One big plus of the Sfiligois is that if you ever need service.......you just call Tim! 

The Sfiligois are really nice - I love my fixture and I don't even have it over the tank yet  The mesh top and sides look really nice, and the fans (1 for every 2 bulbs) are really quiet and do a great job of keeping it quiet.

The downsides so far? Unlike the ATIs, there's multiple cords coming out of the fixture. Also, it's pretty heavy because the construction is very solid, and the splash guard is made of glass not acrylic like a lot of other T5 fixtures (but really that's more of a plus).


----------



## gucci17 (Oct 11, 2007)

Big Ray said:


> meh, I dont see the point in dimmable, but color sure is interesting lol
> 
> time to bother Ex owners of this product and get some insight of it.
> 
> ...


I think dimmable is something fun to play with. Hey, if you can afford it, I say go for it! I'm unfortunately on a tighter budget so there's no way I can purchase a 12 x 48" stealth. I'll give the XR4 a try for now.



ameekplec. said:


> One big plus of the Sfiligois is that if you ever need service.......you just call Tim!
> 
> The Sfiligois are really nice - I love my fixture and I don't even have it over the tank yet  The mesh top and sides look really nice, and the fans (1 for every 2 bulbs) are really quiet and do a great job of keeping it quiet.
> 
> The downsides so far? Unlike the ATIs, there's multiple cords coming out of the fixture. Also, it's pretty heavy because the construction is very solid, and the splash guard is made of glass not acrylic like a lot of other T5 fixtures (but really that's more of a plus).

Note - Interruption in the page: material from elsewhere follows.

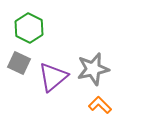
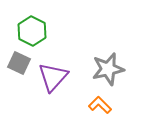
green hexagon: moved 3 px right, 3 px down
gray star: moved 15 px right
purple triangle: rotated 8 degrees counterclockwise
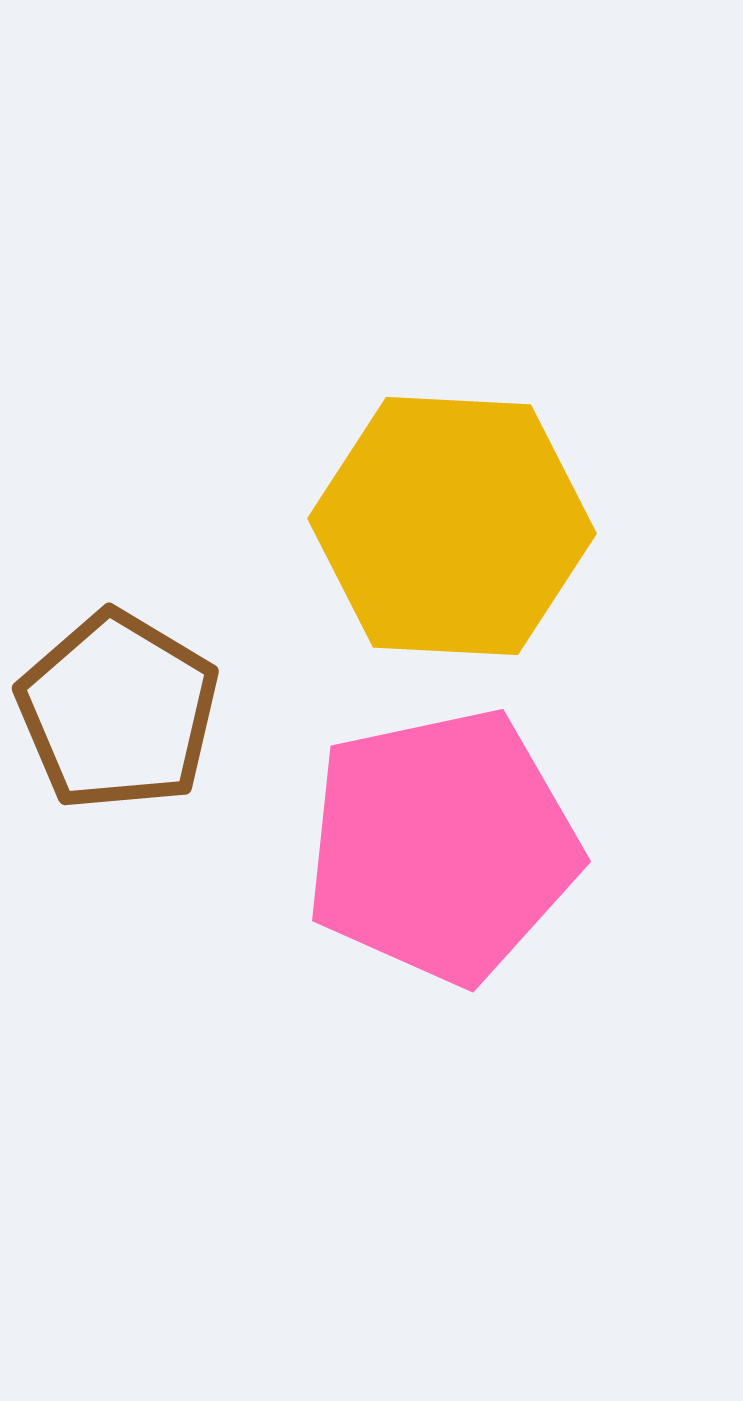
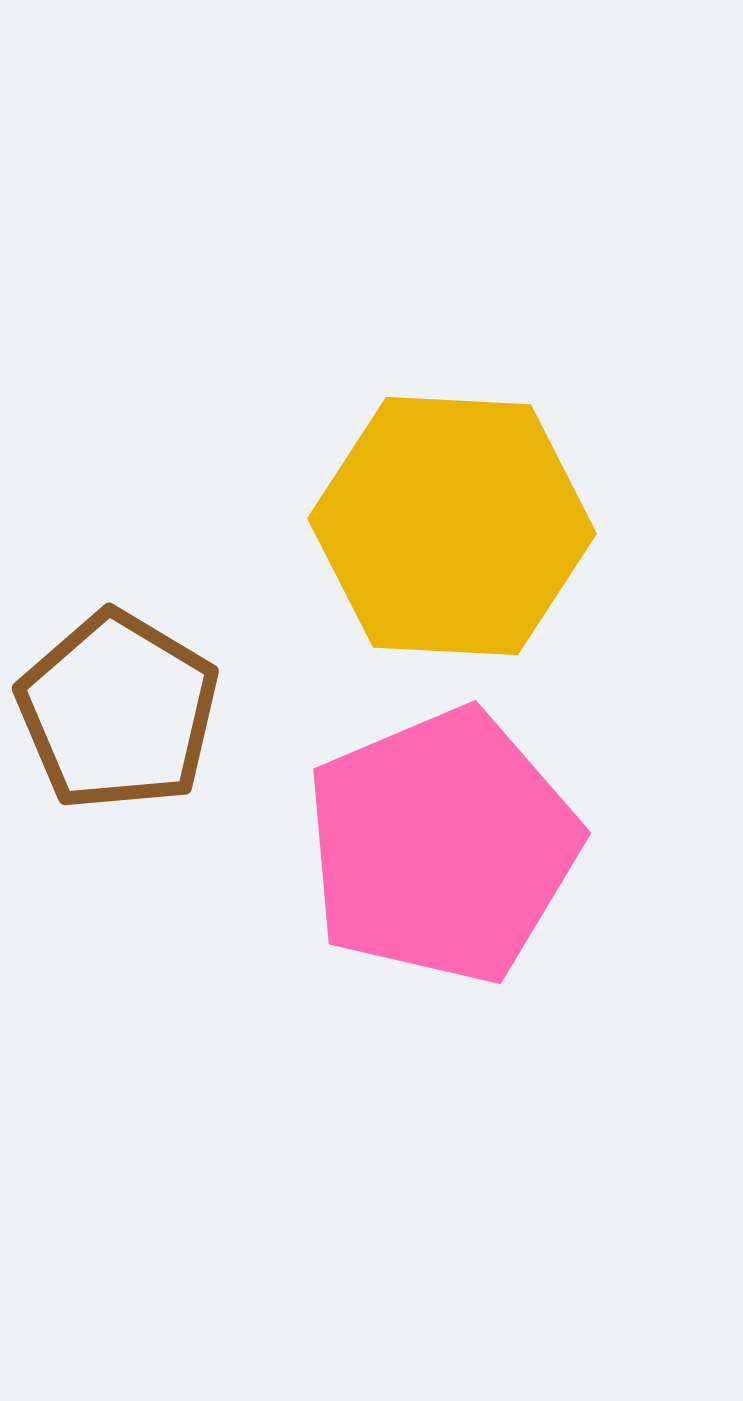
pink pentagon: rotated 11 degrees counterclockwise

What colour is yours? I would ove a white one.


----------



## ameekplec. (May 1, 2008)

gucci17 said:


> What colour is yours? I would ove a white one.


Mine is the standard grey colour (didn't have a choice at the time); I would love a white one too. So sweet.


----------



## gucci17 (Oct 11, 2007)

ameekplec. said:


> Mine is the standard grey colour (didn't have a choice at the time); I would love a white one too. So sweet.


Ah ok...yes it would be very sexy in white!


----------